通路の前方は、ものすごい数のゴブリンで埋まっていた。
しかもホブゴブリンまで数体混じっている。
思わず顔が引きつる。
めんどくさっ!
こんなの《杭打ち》で相手していられない。
ちょうどアミュも気絶しているところだし、いいだろう。
《召命――――
空間の歪みから、黒光りする巨大なムカデが姿を現す。
大百足は脇目も振らずにゴブリンへ襲いかかると、その凶悪な顎で食らいついた。
周りのゴブリンがナイフを振るうが、意に介す様子はない。
それどころかホブゴブリンが蛮刀を振り下ろしても、黒光りする甲殻には傷一つつかなかった。

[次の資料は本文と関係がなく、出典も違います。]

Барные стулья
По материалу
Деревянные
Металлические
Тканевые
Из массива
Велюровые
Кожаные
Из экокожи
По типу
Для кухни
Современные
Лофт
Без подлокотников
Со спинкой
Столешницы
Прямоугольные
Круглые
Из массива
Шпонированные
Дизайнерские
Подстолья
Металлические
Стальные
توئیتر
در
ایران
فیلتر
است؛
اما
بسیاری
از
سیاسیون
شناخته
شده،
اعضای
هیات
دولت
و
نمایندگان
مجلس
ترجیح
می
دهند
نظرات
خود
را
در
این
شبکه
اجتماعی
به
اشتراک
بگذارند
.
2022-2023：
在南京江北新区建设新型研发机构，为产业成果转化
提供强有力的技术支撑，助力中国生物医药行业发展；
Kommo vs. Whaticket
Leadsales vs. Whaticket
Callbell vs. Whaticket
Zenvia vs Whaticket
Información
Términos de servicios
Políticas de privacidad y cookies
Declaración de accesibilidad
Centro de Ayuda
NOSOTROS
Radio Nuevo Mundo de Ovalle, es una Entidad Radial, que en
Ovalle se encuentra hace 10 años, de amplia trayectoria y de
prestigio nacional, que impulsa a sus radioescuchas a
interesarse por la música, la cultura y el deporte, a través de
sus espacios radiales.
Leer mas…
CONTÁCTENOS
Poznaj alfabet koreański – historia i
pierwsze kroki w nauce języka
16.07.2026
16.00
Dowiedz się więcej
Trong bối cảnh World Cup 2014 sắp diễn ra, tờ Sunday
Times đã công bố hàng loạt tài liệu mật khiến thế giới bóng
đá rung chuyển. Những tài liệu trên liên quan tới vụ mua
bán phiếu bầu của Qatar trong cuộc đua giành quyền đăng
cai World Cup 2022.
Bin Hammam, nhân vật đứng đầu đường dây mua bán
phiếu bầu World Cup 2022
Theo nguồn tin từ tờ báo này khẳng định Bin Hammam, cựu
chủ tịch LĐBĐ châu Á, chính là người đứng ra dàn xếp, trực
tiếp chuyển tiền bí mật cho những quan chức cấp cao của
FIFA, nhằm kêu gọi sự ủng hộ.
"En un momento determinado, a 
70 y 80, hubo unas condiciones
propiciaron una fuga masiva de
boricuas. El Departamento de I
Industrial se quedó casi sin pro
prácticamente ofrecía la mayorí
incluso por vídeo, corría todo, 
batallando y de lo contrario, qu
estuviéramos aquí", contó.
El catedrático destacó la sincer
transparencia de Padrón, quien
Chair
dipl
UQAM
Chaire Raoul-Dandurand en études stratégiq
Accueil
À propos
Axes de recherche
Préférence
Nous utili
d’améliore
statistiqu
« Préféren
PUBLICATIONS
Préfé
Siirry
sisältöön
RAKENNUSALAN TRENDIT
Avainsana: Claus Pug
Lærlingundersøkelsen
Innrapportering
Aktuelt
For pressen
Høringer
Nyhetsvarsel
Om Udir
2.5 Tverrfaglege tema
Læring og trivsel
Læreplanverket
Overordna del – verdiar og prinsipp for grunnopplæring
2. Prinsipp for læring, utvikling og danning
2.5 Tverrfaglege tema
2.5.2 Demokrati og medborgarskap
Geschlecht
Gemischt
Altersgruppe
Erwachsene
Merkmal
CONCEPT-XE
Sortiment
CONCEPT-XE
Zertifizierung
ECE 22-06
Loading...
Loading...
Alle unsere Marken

大百足は次に蛮刀の持ち主へ目を付けると、その少し大きめの獲物に食らいつき、断末魔すらあげさせずに飲み込む。
ゴブリンどもは、その辺りで総崩れに陥った。
雪崩を打って逃げ出す獲物を、大百足は無数の足を素早く動かして追い、食らっていく。
ぼくはその様子を、ただ眺めていた。
やっぱりこういう場所での大百足は強いな。
遠くから火矢とか打たれないうえに、壁や天井まで足場にできるからね。
この分なら、モンスター掃除は任せても大丈夫そうだ。